Mare caldo: scomparsa delle Gorgonie e arrivo di specie aliene

Greenpeace Italia pubblica oggi il terzo rapporto del progetto Mare caldo, condotto dalle ricercatrici del Dipartimento di Scienze della Terra, dell’Ambiente e della Vita (DISTAV) dell’Università di Genova, per monitorare gli impatti della crisi climatica sui mari italiani. Il rapporto conferma un aumento generalizzato delle temperature con conseguenze evidenti sulla flora e la fauna del Mediterraneo e un’intensificazione degli eventi climatici estremi. 

Nei primi tre anni del progetto Mare caldo sono stati analizzati oltre un milione di dati di temperatura in nove aree di studio, dove sono stati osservati diversi periodi particolarmente caldi. Le analisi dei dati relativi ai monitoraggi biologici, condotti in sette aree di studio, hanno evidenziato vari segnali riconducibili agli effetti del riscaldamento globale e cambiamenti, con ogni probabilità irreversibili, in tutte le comunità di scogliera indagate. 

«L’aumento delle temperature sta causando drammatici cambiamenti nella biodiversità marina, dalla scomparsa delle specie più sensibili caratteristiche del nostro mare all’invasione di altre, spesso aliene, che meglio si adattano a un mare sempre più caldo», dichiara Monica Montefalcone, ricercatrice del Seascape Ecology Lab del DISTAV. 

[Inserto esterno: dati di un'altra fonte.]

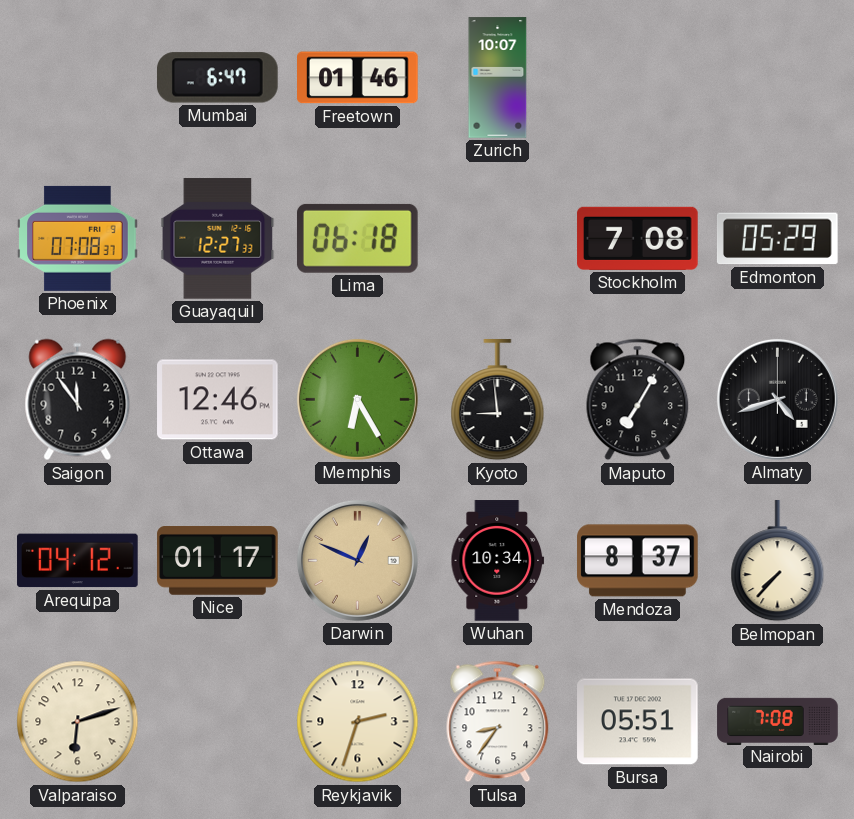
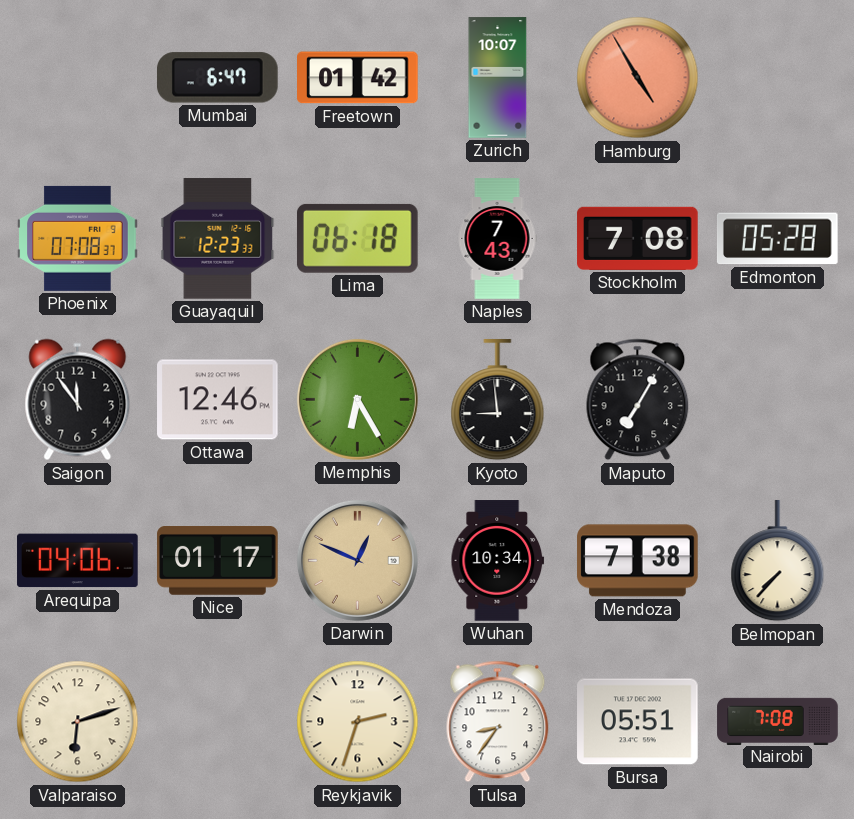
Freetown: 01:46 -> 01:42
Hamburg: none -> 4:55
Guayaquil: 12:27 -> 12:23
Naples: none -> 7:43
Edmonton: 05:29 -> 05:28
Almaty: 4:42 -> none
Arequipa: 04:12 -> 04:06
Mendoza: 8:37 -> 7:38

Mare caldo: un sub sott'acqua tiene in mano un cartello, indossa una tuta da sub, un boccaglio e maschera ed è vicino ad una catena incrostata dalle alghe

Le anomalie termiche

Nei mesi tra giugno e settembre 2022 all’Isola d’Elba e nell’area marina protetta di Portofino, le due aree per le quali si dispone di tre anni di dati, le anomalie termiche arrivano fino a 2°C in più a 10-15 m di profondità rispetto alle medie mensili degli anni precedenti. In tutte le aree monitorate sono stati osservati segni di sbiancamento e necrosi in varie specie come le gorgonie, la madrepora Cladocora caespitosa e le alghe corallinacee incrostanti, attribuibili al riscaldamento delle acque.

L’area marina protetta di Capo Carbonara e l’Isola d’Elba sono le aree dove si sono osservati i maggiori impatti sulle gorgonie. A Capo Carbonara, in particolare, il 50% delle colonie di gorgonie rosse hanno mostrato segni di necrosi. All’Isola d’Elba è inoltre aumentata la frequenza di mortalità della madrepora Cladocora caespitosa. Infine, nelle aree marine protette di Capo Carbonara e Torre Guaceto i segni di sbancamento delle alghe corallinacee incrostanti hanno raggiunto rispettivamente percentuali preoccupanti del 65% e del 45%. 

Sul versante Adriatico, nell’area marina protetta di Miramare, a Trieste, la più a nord della rete del progetto Mare caldo, tanti sono gli eventi di moria di massa del mollusco bivalve Pinna nobilis, che ha coinvolto tutte le popolazioni mediterranee di questa specie a partire dal 2018. Ma è nelle aree marine protette più meridionali che si registra il maggior numero di specie termofile (adattate ad acque calde), il cui potenziale aumento, unito alla diffusione di specie aliene, potrebbe portare a un impoverimento delle comunità autoctone. 

crisi climatica - nwella foto un corallo rosso della specie gorgonia

Il Mediterraneo che cambia

«Il nostro mare sta pagando un prezzo elevato: diventa sempre più povero ma anche sempre più pericoloso, perché il calore che si accumula in mare contribuisce ad alimentare fenomeni climatici sempre più estremi». Ha dichiarato Alessandro Giannì, responsabile delle Campagne di Greenpeace Italia. «Gli effetti della crisi climatica e delle anomalie termiche sono evidenti in tutte le aree di monitoraggio, indipendentemente dalla localizzazione geografica o dal livello di conservazione dei siti». 

La mitigazione e la corretta gestione delle attività umane (pesca, turismo, urbanizzazione, sviluppo costiero, ecc.) che possono avere un impatto locale, anche grazie all’istituzione di aree marine protette, sono le migliori strategie per aumentare la resilienza degli ecosistemi marini. Ma questi interventi devono essere accompagnati da politiche climatiche ed energetiche in grado di abbattere velocemente le emissioni di gas serra perché anche le aree protette subiscono gli effetti della crisi climatica.